[Activity] In the listing below, find the line that contains "ordinary 2D images. For image" and the line that contains "for quantifying geometric fidelity in". Quote both and every line between them, exactly, and nothing more.

——————

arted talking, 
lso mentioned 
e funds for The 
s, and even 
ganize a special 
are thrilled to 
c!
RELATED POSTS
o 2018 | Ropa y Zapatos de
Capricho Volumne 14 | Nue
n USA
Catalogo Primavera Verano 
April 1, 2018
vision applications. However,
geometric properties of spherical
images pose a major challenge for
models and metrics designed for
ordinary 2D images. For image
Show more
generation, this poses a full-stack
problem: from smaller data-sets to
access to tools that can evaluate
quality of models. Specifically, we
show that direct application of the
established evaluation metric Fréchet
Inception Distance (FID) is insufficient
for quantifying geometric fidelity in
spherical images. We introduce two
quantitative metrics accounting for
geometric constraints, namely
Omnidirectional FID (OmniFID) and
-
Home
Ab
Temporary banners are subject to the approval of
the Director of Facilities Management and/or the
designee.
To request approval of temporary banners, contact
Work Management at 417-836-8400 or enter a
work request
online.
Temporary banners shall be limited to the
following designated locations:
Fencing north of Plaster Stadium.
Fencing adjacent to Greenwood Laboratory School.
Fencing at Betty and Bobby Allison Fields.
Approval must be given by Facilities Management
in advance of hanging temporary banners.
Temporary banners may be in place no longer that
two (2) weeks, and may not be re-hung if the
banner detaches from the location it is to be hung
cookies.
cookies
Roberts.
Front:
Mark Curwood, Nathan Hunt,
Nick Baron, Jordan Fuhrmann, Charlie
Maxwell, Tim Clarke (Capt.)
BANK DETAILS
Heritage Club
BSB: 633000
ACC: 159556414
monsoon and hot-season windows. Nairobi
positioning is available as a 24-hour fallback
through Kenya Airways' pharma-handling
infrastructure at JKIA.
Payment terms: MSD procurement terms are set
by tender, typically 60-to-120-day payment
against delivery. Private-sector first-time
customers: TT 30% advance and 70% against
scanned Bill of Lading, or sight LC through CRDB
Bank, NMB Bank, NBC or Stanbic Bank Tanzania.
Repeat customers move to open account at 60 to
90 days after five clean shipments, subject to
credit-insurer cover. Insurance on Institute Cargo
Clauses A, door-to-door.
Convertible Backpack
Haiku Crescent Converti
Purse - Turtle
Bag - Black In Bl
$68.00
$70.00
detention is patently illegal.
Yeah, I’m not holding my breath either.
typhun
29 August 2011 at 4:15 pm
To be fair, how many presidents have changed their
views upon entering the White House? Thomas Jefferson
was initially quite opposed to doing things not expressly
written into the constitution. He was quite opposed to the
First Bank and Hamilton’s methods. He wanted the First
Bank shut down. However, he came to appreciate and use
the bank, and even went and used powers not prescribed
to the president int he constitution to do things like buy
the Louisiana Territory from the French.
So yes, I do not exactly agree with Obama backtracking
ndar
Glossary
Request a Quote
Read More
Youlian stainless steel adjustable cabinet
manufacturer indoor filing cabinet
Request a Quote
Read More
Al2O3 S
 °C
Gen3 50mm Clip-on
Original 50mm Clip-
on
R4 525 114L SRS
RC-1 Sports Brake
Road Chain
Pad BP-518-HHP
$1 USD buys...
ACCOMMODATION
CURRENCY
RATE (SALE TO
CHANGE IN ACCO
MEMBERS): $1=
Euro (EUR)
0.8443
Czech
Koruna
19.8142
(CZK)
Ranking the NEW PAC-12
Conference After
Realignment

——————

[Solved problem]
ordinary 2D images. For image
Show more
generation, this poses a full-stack
problem: from smaller data-sets to
access to tools that can evaluate
quality of models. Specifically, we
show that direct application of the
established evaluation metric Fréchet
Inception Distance (FID) is insufficient
for quantifying geometric fidelity in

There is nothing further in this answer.